Ideal fluids are incompressible and flow steadily without friction.  The flow is laminar and can be represented graphically by streamlines.  In a straight section of pipe with constant cross sectional area all fluid particles move with the same velocity.  Different streamlines do not cross.

For simplicity let us assume a frictionless environment and let us assume that water is an ideal fluid that flows steadily through a circuit.  The water in sections of the circuit at different heights has different gravitational potential energy per unit volume.  In sections of the pipe with different cross-sectional areas the water also must have different kinetic energy per unit volume.  In the narrower sections of the pipe it must flow faster than in the wider sections, since the same amount of water must flow across each cross sectional area in the same amount of time.

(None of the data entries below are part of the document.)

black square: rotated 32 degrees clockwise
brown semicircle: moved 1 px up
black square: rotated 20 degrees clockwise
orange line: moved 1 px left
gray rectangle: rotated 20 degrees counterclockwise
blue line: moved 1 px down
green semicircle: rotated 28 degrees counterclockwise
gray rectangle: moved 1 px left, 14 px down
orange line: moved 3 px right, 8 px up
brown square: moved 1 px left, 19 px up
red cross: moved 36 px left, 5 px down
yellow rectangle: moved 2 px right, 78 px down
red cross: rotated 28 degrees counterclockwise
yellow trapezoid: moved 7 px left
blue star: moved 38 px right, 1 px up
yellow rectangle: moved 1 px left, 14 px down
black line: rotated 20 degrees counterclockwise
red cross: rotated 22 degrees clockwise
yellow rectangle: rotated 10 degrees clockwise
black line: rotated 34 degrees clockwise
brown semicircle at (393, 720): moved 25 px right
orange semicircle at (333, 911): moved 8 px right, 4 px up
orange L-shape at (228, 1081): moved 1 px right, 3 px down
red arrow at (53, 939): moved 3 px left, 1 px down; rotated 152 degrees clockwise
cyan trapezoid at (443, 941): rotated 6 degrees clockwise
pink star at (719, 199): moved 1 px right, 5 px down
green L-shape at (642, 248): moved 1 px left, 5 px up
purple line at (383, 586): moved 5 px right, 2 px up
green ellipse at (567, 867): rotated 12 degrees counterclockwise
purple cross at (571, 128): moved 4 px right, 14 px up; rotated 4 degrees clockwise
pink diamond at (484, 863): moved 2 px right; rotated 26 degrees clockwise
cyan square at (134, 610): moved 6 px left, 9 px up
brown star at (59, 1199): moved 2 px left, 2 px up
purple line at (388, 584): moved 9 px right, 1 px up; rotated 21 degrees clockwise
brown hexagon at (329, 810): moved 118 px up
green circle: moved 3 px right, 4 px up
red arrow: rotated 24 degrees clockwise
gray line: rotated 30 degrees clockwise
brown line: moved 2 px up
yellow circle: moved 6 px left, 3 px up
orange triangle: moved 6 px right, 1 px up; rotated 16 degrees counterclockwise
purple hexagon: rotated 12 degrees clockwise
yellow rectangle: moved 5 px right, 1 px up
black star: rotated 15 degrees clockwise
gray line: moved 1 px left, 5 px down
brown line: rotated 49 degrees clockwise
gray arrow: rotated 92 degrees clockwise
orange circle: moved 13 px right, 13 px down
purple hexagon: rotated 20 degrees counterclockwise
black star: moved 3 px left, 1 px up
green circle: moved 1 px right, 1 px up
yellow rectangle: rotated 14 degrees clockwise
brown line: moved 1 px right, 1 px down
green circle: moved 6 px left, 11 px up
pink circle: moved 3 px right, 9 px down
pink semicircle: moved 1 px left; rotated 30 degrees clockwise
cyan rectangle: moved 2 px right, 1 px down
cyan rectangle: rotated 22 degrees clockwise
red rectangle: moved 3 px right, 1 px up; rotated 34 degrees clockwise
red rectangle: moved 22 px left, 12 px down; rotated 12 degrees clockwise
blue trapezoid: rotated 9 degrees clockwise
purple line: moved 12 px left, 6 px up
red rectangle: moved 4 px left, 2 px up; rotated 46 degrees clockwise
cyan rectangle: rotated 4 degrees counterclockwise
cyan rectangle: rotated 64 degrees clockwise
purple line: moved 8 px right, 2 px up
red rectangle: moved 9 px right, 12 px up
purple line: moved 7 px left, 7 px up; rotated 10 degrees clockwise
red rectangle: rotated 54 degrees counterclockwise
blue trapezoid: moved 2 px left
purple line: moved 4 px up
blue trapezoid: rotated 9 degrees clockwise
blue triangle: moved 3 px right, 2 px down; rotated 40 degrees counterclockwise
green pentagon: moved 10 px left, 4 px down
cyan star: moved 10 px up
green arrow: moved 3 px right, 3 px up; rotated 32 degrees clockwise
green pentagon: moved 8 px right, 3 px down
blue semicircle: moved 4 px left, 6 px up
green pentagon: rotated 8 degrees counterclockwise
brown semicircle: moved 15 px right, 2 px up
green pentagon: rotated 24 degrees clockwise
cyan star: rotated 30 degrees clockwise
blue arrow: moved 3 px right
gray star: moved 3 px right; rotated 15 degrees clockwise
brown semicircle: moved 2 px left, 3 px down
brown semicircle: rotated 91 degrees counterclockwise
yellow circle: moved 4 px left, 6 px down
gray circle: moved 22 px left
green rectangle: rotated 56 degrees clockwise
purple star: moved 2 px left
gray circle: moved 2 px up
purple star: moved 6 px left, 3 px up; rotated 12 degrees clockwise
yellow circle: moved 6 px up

Look at a particular volume of water.  As it moves, the boundary 1 moves a distance l1 while boundary 2 moves a distance l2.  Since water is incompressible, we have

Volume 1 = Volume 2,
(Volume 1)/Δt = (Volume 2)/Δt.

The volume flow rate ΔV//Δt is the same everywhere.  We now use Volume = area *length for a cylinder.

(Area 1)*l1 = (Area 2)*l2
(Area 1)*Δl1/Δt = (Area 2)*Δl2/Δt
(Area 1)*v1 = (Area 2)*v2

This is the equation of continuity.  The equation of continuity is a consequence of the conservation of the mass of the water.

#### Problem:

The volume flow rate of water through a horizontal pipe is 2 m3/min.  Determine the speed of flow at a point where the diameter of the pipe is
(a) 10 cm,
(b) 5 cm.

Solution:

• Reasoning:
The equation of continuity, A*v = ΔV/Δt = constant, the volume flow rate is the same everywhere.
The cross-sectional area A of the pipe is  = πd2/4.
• Details of the calculation:
(πd2/4)v = (2 m3)/(60 s).  v = (0.042/d2) m/s with d measured in m.
(a)  d = 10 cm:  v = 4.24 m/s
(b)  d = 5 cm:  v = 16.98 m/s.

### Bernoulli's equation

In different sections of a pipe circuit, a volume V of water can have different potential energy and different kinetic energy.  Is the pressure also different in different sections of the pipe circuit?

Refer to the figure on the right.  The potential energy of the water changes as it moves.  While all the water moves, the change in potential energy is the same as that of a volume V, which has been moved from position 1 to position 2 in the figure on the right.  The potential energy of the water in the rest of the pipe is the same as the potential energy of the water that used to be in the rest of the pipe before the movement.  We have

change in potential energy = (mass of water in V)*g*(change in height)
= density*V*g*(h2 - h1) = ρVg(h2 - h1).

The kinetic energy of the water also changes.  Again we only have to find the change in kinetic energy in the small volume V, as if the water at position 1 had been replaced by the water at position 2.  The kinetic energy of the water in the rest of the pipe is the same as the kinetic energy of the water that used to be in the rest of the pipe before the movement.  We have

change in kinetic energy = ½mv22 - ½mv12 = ½ρVv22 - ½ρVv12.

If the force on the water at position 1 is different than the force on the water at position 2, then work is done on the water as it moves.
Neglecting friction
, the amount of work done is W = F1l1 - F2l2.  But force = pressure times area, so

W = P1A1l1 - P2A2l2 = P1V - P2V .

The work must equal the change in energy.  We therefore have

P1V - P2V = ρVg(h2-h1) + ½ρVv22 - ½ρVv12
or
P1V + ρVgh1 + ½ρVv12 = P2V + ρVgh2 + ½ρVv22.

Dividing by V we have

P1 + ρgh1 + ½ρv12 = P2 + ρgh2 + ½ρv22
or
P + ρgh + ½ρv2 = constant.

This is Bernoulli's equation.  It is a consequence of the conservation of energy of the water.